Although Walker Percy named many influences on his work and critics have zeroed in on Kierkegaard in particular, no one has considered his intentional the nineteenth-century Russian novelist Fyodor Dostoevsky. In a study that revives and complicates notions of adaptation and influence, Jessica Hooten Wilson details the long career of Walker Percy. Walker Percy, Fyodor Dostoevsky, and the Search for Influence demonstrates—through close reading of both writers’ works, examination of archival materials, and biographical criticism—not only how pervasive and inescapable Dostoevsky’s influence was but also how necessary it was to the distinctive strengths of Percy’s fiction.
From Dostoevsky, Percy learned how to captivate his non-Christian readership with fiction saturated by a Christian vision of reality. Not only was his method of imitation in line with this Christian faith but also the aesthetic mode and very content of his narratives centered on his knowledge of Christ. The influence of Dostoevsky on Percy, then, becomes significant as a modern case study for showing the illusion of artistic autonomy and long-held, Romantic assumptions about artistic originality. Ultimately, Wilson suggests, only by studying the good that came before can one translate it in a new voice for the here and now.
I have only read one of Walker Percy’s novels, and Dr. Wilson’s book,”Walker Percy, Fyodor Dostoevsky, and the Search for Influence,” makes me crave the rest.

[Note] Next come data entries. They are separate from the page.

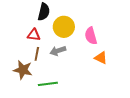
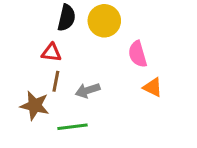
yellow circle: (64, 27) -> (104, 21), moved
gray arrow: (58, 51) -> (88, 90), moved

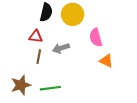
gray arrow: (88, 90) -> (61, 48), moved
brown star: (35, 106) -> (21, 85), moved, turned -30

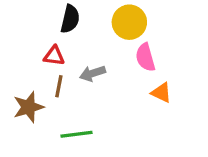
yellow circle: (73, 14) -> (129, 22), moved
brown star: (21, 85) -> (28, 107), moved

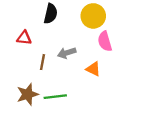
red triangle: (54, 56) -> (24, 38), moved
orange triangle: (161, 93) -> (93, 69), moved
brown star: (28, 107) -> (28, 94), moved

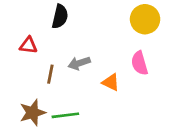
yellow circle: (93, 16) -> (145, 19), moved
pink semicircle: (105, 41) -> (140, 63), moved

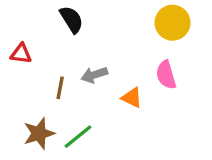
black semicircle: (60, 16) -> (72, 19), turned -45
red triangle: (28, 45) -> (21, 54), moved
green line: (65, 115) -> (78, 137), turned -32

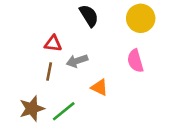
black semicircle: (72, 19) -> (89, 16), moved
red triangle: (21, 54) -> (53, 44), moved
orange triangle: (132, 98) -> (100, 87), moved

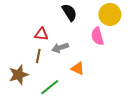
pink semicircle: (135, 61) -> (97, 36), moved
brown star: (32, 109) -> (19, 75), moved

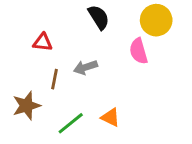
red triangle: (41, 34) -> (43, 42), moved
orange triangle: (78, 68) -> (110, 117), moved

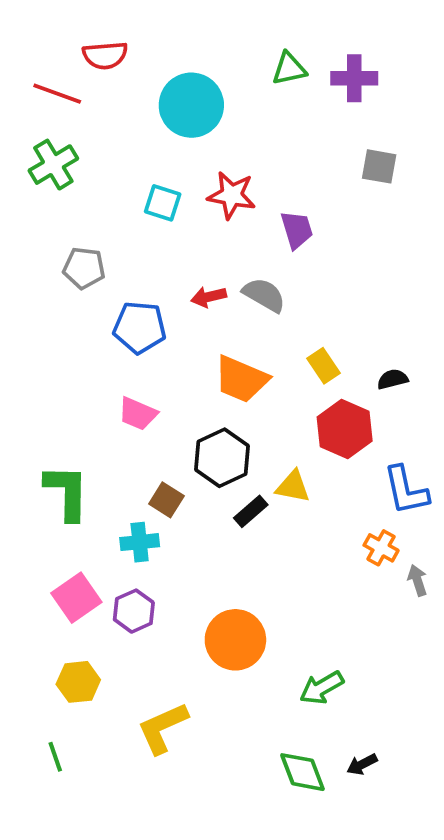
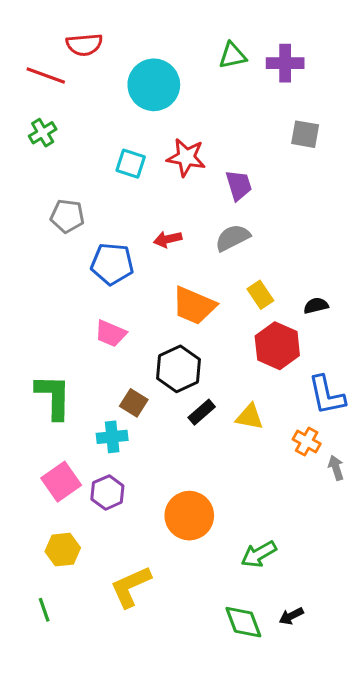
green cross: (53, 165) -> (43, 133), size x0.7
gray semicircle: (264, 295) -> (233, 238), moved, turned -57
yellow triangle: (293, 486) -> (250, 417), moved

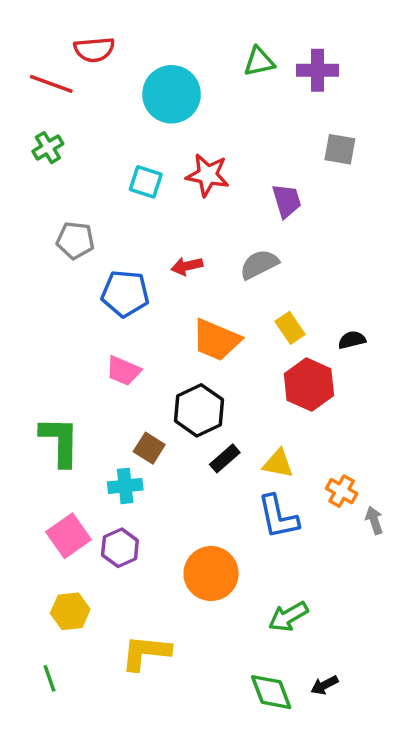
purple trapezoid: (239, 185) -> (287, 201), moved
blue L-shape: (327, 395) -> (278, 517), moved
yellow L-shape: (131, 587) -> (146, 653), turned 30

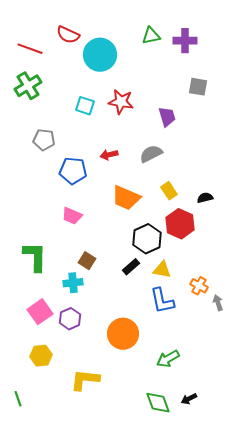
red semicircle: (94, 50) -> (68, 35), moved, turned 30
green cross: (48, 148) -> (28, 86), size x1.5
black hexagon: (199, 410) -> (147, 239), moved
green line: (50, 678) -> (18, 399), moved

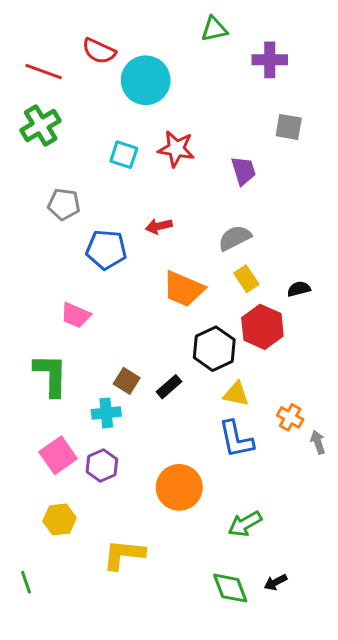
green triangle: (151, 36) -> (214, 29), moved
gray semicircle: (151, 154) -> (235, 238), moved
pink trapezoid: (72, 216) -> (76, 315), moved
black rectangle: (131, 267) -> (169, 387), moved

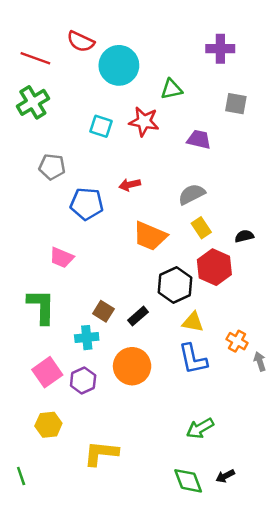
green triangle: (214, 29) -> (171, 89), moved
purple trapezoid: (243, 171) -> (199, 139), turned -60
orange circle: (179, 487) -> (132, 366), moved

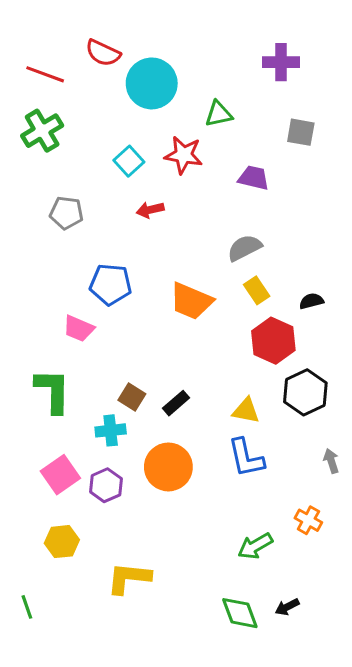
cyan square: (101, 126) -> (129, 161), turned 30
red arrow: (130, 185) -> (150, 210), moved
blue pentagon: (87, 204) -> (111, 284), moved
black hexagon: (175, 285) -> (305, 392), moved
orange cross: (237, 341) -> (308, 520), moved

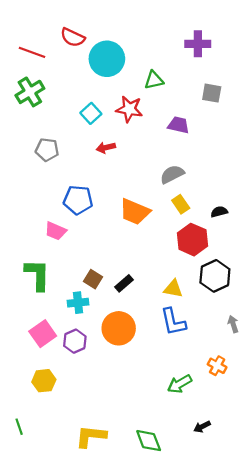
yellow L-shape: (129, 578) -> (91, 436), moved
green diamond: (240, 613) -> (149, 441), moved

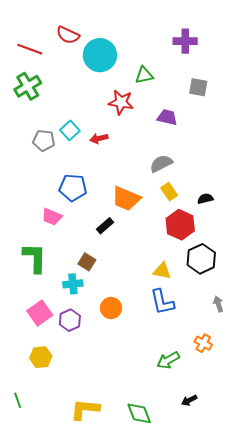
cyan square: (91, 113) -> (70, 130), moved
black rectangle: (124, 283) -> (105, 226), moved
orange circle: (119, 328) -> (111, 308), size x0.7

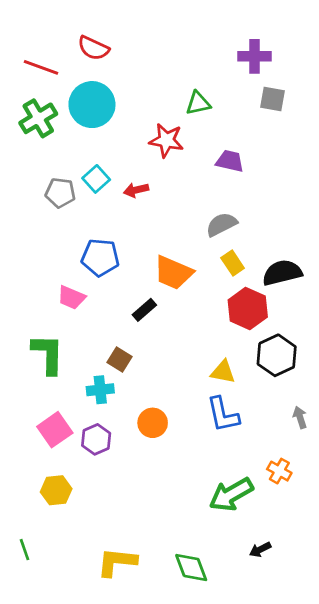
cyan circle: (100, 55) -> (92, 105), moved
gray square: (198, 87) -> (272, 99), moved
black semicircle: (205, 199) -> (282, 273), size x1.8
green arrow: (168, 360) -> (231, 494), size x1.4

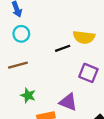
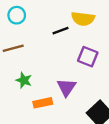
purple triangle: (68, 102) -> (66, 87), turned 42

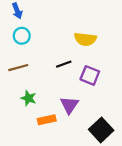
black line: (61, 31) -> (64, 64), moved

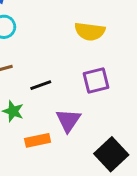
black line: (64, 64) -> (41, 85), moved
purple square: (90, 75) -> (96, 81), turned -36

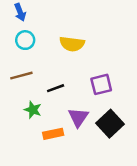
yellow semicircle: (90, 31) -> (72, 44), moved
black square: (111, 154) -> (110, 124), moved

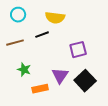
black line: (56, 88) -> (42, 35), moved

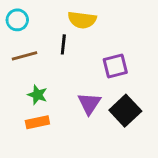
cyan circle: (18, 15) -> (17, 20), moved
black line: (42, 35) -> (63, 44), turned -64
orange rectangle: (40, 89) -> (37, 122), moved

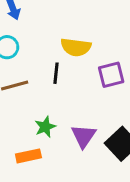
purple square: (115, 66) -> (111, 75), moved
green star: (37, 95) -> (45, 127), moved, turned 30

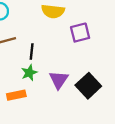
black line: (56, 73) -> (32, 51), moved

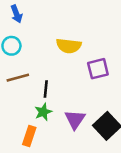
orange rectangle: (16, 95) -> (29, 136), turned -60

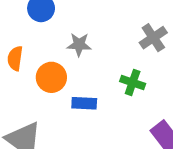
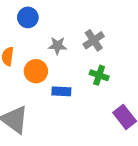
gray cross: (153, 38) -> (94, 40), moved

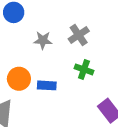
orange circle: (36, 71) -> (19, 79), moved

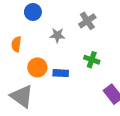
gray cross: (79, 35) -> (87, 21), moved

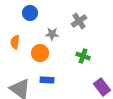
orange circle: (37, 67) -> (40, 53), moved
blue rectangle: (61, 73) -> (47, 80), moved

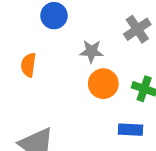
orange circle: (40, 53) -> (103, 84), moved
blue rectangle: (47, 80) -> (130, 130), moved

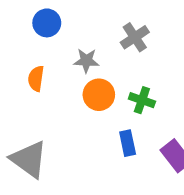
orange semicircle: (28, 65) -> (36, 79), moved
blue rectangle: (130, 130) -> (128, 143), turned 75

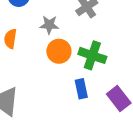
green cross: (142, 100) -> (92, 55), size x1.4

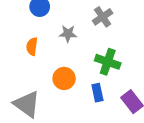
orange circle: (59, 51) -> (64, 78), moved

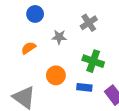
orange semicircle: (32, 46) -> (28, 48), turned 48
blue rectangle: (97, 93) -> (84, 87), turned -72

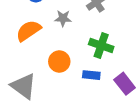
orange semicircle: (28, 48) -> (28, 31), size x1.5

Dr. Wilson walks through each of Percy’s novels and analyzes the way he uses Dostoevsky’s ideas and story structures. The book criticizes the modern literary trend that art must come from the absolute originality of the artist and instead argues that the use of literary influences that shape modern novels should be celebrated and encouraged.
Her book is filled with rich Christian insight and stirs up a calling for current novelists to echo and develop the ideas and stories of those who came before them.